The response must consist of each line in the listing that has the word "keni" in it.

• Provided material
• • • • • • •

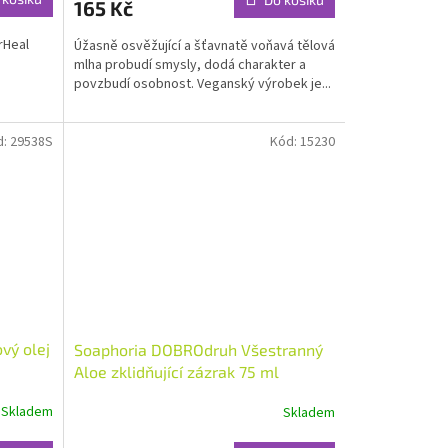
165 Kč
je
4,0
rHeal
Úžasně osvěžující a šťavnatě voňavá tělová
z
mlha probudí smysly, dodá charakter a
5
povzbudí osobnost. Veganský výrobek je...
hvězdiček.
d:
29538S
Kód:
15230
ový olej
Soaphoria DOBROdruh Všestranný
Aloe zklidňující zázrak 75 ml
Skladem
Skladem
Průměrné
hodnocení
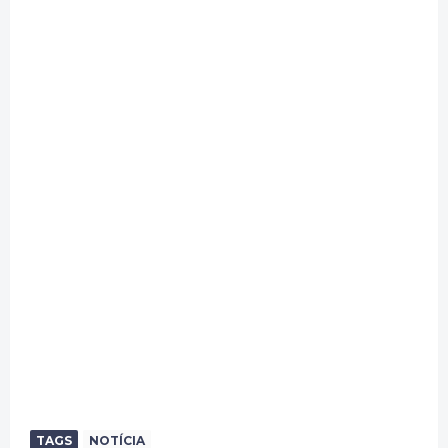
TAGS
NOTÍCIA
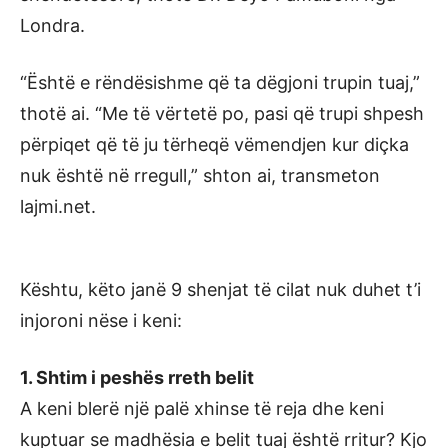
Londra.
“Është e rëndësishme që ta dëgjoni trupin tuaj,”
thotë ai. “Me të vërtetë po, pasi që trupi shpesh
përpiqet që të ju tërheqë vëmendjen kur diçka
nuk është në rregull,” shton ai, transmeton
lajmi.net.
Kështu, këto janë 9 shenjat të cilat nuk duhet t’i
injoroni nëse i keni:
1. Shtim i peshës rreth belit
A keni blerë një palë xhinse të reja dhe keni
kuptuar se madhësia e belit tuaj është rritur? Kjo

• • • • • • •

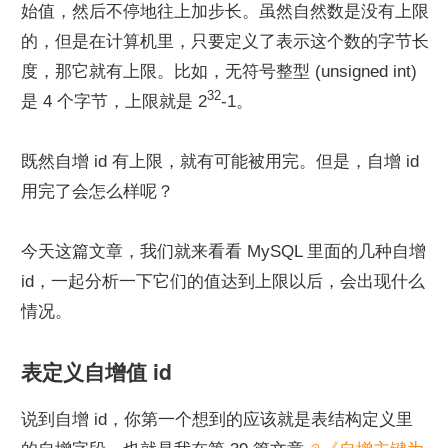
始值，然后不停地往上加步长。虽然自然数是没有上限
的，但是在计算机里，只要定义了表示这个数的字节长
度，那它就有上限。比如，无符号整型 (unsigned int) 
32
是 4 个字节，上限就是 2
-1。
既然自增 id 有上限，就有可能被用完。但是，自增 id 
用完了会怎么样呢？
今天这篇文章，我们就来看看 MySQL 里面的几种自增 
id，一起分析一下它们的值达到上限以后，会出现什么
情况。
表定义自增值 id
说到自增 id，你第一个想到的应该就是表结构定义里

• • • • • • •

• Reply to the task
injoroni nëse i keni:
A keni blerë një palë xhinse të reja dhe keni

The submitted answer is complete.